### Assigned task:
Below are entries. Pull out all lines containing "Colors".

[Collected data]
━━━━━━━━━━━━━━━━

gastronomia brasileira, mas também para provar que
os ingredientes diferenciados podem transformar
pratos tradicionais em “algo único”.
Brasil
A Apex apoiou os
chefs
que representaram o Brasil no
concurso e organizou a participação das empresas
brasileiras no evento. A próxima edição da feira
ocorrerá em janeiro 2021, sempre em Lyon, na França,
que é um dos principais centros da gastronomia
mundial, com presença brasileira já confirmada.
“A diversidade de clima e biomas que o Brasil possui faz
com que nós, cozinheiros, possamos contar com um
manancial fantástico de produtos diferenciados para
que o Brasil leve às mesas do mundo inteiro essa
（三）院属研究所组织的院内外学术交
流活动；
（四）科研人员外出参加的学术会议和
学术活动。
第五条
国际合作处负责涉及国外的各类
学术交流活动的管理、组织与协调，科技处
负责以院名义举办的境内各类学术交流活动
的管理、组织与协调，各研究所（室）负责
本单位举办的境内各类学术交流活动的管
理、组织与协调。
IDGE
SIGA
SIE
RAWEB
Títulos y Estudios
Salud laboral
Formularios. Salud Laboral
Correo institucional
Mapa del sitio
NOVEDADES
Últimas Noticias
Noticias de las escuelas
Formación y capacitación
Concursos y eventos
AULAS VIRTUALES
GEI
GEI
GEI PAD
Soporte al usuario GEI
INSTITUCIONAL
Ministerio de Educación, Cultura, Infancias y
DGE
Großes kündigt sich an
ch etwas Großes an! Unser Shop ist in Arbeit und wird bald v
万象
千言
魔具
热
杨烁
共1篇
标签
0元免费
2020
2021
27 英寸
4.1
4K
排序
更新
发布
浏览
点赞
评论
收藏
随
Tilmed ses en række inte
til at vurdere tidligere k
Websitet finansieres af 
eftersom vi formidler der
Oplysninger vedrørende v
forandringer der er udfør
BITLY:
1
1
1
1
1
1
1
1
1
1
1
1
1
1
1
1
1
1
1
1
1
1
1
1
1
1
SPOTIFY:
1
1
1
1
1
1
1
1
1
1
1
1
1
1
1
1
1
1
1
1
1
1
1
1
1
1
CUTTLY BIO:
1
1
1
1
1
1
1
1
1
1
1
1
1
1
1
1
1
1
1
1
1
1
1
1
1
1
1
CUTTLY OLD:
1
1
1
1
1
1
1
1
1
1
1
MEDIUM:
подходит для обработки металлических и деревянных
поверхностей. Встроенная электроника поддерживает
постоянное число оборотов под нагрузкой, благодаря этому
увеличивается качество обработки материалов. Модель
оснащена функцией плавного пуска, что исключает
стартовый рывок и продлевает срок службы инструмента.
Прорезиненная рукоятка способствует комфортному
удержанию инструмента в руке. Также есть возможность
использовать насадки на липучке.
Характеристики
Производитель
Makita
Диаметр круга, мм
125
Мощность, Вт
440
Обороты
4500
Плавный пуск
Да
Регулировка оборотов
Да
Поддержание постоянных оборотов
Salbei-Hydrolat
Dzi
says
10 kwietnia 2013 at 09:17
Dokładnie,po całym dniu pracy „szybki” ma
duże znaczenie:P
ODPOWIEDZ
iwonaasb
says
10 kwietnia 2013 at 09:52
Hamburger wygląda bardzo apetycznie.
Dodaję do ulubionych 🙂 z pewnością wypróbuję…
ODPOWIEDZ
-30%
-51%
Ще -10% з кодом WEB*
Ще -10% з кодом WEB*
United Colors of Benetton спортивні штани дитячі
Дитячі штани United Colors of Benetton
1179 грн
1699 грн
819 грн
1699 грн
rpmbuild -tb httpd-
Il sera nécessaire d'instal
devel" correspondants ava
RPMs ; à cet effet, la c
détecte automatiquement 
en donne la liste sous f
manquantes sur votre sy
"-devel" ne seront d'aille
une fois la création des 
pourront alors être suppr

━━━━━━━━━━━━━━━━

### Problem solution:
United Colors of Benetton спортивні штани дитячі
Дитячі штани United Colors of Benetton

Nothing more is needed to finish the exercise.